La Passante du Sans-Souci par Alligator
Nov 2009:
Joli gadin personnel : une déception dans la mesure où le couple vedette de la distribution avait de quoi faire saliver. Romy Schneider pour qui j'ai une admiration pûre, sans arrière pensée lubrique s'entend, et Michel Piccoli qui petit à petit fait son chemin dans mon panthéon d'acteurs. Bordel que j'aime cet acteur, sa justesse sidérante mais également ses débordements, ses pulsions dans lesquels l'homme dépasse ses rôles, le réel au-dessus du factice ne dénaturant jamais la sincérité du propos, bien au contraire évidemment! Or, ces magnifiques comédiens se vautrent, littéralement, dans une mise en scène à l'absence redoutable. Ils ne sont pas les seuls. Rares sont ceux qui échappent à un phrasé mécanique, une posture pétrifiée. Faute d'imagination dans la direction d'acteurs, la troupe se fige de manière théâtrale et pathétique. Il faut entendre et voir Gérard Klein récitant ses mots sans aucune espèce de conviction, comme on répète la liste des courses à faire, c'est incroyable et pénible.
Faute également et peut-être surtout à un scénario pas loin d'être affligeant. Les dialogues creux au possible enfoncent des portes ouvertes nous apprenant que les nazis sont des salops et qu'avec de l'argent on vit mieux. Les personnages font preuve pour certains d'une inconsistance étonnante et qui ne permet pas de porter un regard réellement compatissant. Avec un manque de subtilité évident, les situations finissent par apparaitre comme des mammouths sur un fil électrique. A force de plier la vraisemblance, le fil de l'histoire casse et le courant ne passe plus. On reste interdit devant la platitude dont font preuve les personnages qui ne s'en remettent jamais, demeurant des monstres d'artifices destinés à faire larmoyer dans les chaumières aidés dans leur entreprise par une musique de Delerue sirupeuse à force de violons déchirants. Les acteurs en rajoutent dans les poses mélodramatiques où les corps se flagellent (prostitution, ivresse) ou se recroquevillent, la tête dans les mains, les dos courbés par le poids de la souffrance, pleurez bonne gens. On pourra ensuite tenter de comprendre l'inanité de certaines scènes. Pourquoi ce plan sur une omelette trop cuite? Pourquoi cette éternité imposée pour mettre un pansement sur un doigt? Pourquoi tant de temps perdu, de scènes sans aucun intérêt? Il faut donc des coupes pour faire pleurer Romy Schneider -dans la scène du restaurant- tant les acteurs ont du mal à justifier leurs actions.

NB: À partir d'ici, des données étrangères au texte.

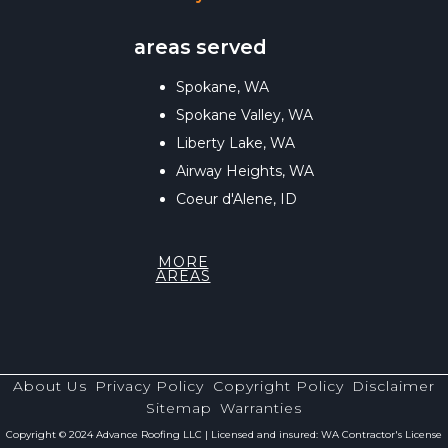
areas served
Spokane, WA
Spokane Valley, WA
Liberty Lake, WA
Airway Heights, WA
Coeur d'Alene, ID
MORE
AREAS
About Us
Privacy Policy
Copyright Policy
Disclaimer
Sitemap
Warranties
Copyright © 2024 Advance Roofing LLC | Licensed and insured: WA Contractor's License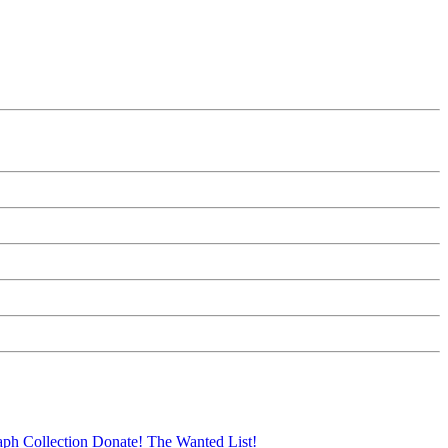
aph Collection
Donate!
The Wanted List!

Ce film au discours décousu s'empresse également de faire représentation des clichés habituels à propos de la période de l'occupation. Mathieu Carrière en bon nazi, avec la tête de marbre et d'acier, inamovible figure sans sourire ou expression humaine est tout le long du film le pervers, forcément, qui va pousser son vice jusqu'à faire croire à un couple qu'il est sauvé avant de les assassiner. Au delà d'un récit improbable et incohérent -pourquoi tuerait-on Max et sa femme à la fin du film?- les peurs légitimes d'une résurgence de l'extrême droite prennent des proportions dramatiquement mal calculées, jusqu'à l'absurde et annihilent la force et le bien fondé initiaux du propos. C'est dommage.
L'histoire et la distribution promettaient monts et merveilles et finalement laissent perplexe. Je me demande si le roman de Joseph Kessel est aussi creux ou si l'adaptation rate le coche.